■ YOUR TASK ■
The answer must be a bare number: the count of lines below that contain "Developer".

Extracted data entries
================================
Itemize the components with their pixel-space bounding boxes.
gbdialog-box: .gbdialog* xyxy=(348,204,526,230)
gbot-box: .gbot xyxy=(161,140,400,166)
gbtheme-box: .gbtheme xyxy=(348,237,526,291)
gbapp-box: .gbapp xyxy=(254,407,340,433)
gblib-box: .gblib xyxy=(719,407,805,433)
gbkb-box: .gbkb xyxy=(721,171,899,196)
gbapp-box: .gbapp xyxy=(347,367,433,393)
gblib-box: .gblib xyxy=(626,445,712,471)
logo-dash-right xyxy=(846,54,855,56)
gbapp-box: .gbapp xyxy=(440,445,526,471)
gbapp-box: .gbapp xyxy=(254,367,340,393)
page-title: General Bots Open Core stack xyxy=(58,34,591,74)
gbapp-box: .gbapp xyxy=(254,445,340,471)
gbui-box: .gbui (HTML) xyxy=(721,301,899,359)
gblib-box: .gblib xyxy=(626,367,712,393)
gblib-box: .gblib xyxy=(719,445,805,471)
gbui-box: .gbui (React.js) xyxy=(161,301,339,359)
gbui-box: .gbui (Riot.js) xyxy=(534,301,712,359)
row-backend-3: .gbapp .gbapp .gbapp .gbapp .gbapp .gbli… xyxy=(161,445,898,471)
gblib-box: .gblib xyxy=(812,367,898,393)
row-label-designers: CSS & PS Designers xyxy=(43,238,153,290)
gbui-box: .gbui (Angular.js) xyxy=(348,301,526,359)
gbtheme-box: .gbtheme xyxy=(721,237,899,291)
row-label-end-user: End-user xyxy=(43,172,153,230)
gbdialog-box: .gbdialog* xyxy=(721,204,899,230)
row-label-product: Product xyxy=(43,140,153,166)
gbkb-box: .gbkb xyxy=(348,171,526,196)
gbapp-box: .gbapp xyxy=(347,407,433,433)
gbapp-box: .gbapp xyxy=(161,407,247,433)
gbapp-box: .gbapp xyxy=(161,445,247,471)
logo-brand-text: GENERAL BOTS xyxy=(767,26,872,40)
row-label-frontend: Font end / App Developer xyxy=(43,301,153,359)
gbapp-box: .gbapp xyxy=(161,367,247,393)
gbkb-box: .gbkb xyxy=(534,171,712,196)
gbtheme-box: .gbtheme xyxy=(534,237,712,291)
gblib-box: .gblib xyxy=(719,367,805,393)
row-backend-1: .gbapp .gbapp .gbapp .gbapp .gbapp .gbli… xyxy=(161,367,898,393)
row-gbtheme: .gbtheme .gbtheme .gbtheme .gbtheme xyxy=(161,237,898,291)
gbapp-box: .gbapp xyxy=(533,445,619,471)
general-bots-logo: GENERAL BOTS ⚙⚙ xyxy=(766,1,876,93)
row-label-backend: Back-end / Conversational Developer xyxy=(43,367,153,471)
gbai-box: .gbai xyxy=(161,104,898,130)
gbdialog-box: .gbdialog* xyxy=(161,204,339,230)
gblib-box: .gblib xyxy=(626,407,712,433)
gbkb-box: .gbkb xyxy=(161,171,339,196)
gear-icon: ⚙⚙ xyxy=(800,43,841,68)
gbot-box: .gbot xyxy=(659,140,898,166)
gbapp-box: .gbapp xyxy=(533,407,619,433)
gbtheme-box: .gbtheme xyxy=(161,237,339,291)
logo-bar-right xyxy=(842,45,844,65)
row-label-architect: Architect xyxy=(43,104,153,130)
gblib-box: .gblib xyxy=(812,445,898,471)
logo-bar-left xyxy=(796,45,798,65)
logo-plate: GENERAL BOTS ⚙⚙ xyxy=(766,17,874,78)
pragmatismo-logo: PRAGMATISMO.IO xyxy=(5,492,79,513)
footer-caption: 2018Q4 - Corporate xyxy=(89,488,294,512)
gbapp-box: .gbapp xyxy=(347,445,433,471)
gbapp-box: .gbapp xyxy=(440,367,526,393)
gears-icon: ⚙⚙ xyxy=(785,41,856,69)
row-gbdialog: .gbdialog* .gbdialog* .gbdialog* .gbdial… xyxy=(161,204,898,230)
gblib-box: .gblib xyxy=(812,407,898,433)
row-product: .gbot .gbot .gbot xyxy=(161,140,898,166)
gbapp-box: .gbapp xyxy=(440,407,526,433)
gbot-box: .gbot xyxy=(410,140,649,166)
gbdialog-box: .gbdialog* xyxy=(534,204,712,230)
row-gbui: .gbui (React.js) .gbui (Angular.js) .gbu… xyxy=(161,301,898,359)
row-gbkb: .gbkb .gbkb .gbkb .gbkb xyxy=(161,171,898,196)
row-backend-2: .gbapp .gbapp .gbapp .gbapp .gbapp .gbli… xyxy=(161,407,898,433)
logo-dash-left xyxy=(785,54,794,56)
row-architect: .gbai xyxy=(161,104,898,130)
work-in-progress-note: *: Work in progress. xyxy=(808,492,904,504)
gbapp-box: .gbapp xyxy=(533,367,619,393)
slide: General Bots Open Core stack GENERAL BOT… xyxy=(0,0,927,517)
================================
■ EXPECTED OUTPUT ■
2